Dataset records —
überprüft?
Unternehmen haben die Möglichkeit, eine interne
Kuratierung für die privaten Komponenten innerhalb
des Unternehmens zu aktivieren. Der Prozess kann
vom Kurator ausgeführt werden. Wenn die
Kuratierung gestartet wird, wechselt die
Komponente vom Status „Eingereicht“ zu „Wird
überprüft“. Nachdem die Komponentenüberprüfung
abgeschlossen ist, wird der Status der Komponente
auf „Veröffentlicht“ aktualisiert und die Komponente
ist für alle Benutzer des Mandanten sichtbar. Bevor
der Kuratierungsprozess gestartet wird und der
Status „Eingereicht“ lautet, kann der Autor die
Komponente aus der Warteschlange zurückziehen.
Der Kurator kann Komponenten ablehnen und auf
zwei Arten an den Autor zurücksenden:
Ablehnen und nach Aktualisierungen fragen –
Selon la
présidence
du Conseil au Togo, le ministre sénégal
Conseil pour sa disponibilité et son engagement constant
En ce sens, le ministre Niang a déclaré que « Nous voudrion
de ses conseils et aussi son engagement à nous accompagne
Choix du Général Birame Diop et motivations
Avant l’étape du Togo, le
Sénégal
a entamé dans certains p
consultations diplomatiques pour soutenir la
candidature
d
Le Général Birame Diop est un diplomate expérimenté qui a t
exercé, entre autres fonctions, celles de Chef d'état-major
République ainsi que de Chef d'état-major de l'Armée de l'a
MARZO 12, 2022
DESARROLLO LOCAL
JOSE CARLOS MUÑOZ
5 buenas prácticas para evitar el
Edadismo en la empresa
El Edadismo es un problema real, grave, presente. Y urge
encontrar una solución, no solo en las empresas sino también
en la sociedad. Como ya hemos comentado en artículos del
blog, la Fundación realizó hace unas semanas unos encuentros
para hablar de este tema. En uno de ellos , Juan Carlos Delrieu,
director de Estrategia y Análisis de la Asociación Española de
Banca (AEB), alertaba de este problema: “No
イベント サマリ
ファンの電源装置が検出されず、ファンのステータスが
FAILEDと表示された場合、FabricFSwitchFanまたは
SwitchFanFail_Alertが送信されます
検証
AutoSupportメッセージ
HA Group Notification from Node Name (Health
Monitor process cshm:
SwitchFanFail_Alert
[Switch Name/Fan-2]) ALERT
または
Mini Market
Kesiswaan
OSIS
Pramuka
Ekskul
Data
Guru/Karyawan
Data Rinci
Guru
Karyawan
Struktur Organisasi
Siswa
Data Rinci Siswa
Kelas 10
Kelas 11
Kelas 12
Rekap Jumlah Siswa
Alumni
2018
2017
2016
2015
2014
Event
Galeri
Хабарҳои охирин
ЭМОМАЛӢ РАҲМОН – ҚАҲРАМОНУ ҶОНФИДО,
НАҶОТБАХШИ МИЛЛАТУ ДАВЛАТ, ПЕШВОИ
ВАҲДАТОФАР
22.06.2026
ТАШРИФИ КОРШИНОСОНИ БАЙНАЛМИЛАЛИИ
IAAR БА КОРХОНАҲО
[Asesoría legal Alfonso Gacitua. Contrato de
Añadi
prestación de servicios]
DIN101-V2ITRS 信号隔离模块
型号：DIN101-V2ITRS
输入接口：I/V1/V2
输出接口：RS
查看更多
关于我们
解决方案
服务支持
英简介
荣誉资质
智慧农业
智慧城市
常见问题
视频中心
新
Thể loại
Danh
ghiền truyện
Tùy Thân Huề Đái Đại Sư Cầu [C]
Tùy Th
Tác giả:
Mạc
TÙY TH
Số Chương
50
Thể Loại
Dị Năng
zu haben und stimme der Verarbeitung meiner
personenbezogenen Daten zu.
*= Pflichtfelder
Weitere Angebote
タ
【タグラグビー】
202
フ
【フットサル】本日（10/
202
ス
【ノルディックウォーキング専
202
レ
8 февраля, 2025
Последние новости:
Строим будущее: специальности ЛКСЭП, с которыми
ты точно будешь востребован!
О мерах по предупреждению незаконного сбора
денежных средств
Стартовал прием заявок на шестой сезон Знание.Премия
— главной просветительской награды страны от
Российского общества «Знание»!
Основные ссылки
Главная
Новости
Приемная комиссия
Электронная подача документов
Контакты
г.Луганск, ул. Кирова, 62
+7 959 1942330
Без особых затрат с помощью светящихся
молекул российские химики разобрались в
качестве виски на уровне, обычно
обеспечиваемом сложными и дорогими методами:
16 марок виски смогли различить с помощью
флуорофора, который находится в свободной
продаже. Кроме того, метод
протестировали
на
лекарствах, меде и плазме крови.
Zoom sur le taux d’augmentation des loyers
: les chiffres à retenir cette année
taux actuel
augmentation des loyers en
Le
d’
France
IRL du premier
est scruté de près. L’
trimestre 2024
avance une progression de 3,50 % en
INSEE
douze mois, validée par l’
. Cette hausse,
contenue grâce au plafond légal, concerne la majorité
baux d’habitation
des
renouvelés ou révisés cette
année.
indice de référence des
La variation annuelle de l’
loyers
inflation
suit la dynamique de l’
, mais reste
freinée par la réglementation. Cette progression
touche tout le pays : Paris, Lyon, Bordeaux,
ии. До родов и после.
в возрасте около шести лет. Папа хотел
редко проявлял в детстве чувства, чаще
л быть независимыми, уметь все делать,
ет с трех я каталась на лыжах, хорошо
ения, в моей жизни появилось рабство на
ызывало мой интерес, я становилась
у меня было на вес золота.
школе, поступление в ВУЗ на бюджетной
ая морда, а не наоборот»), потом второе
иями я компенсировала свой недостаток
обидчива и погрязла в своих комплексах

Exercise objective — The reply should consist of one number: how many lines of the material contain the word "gestartet".

Result for this task — 2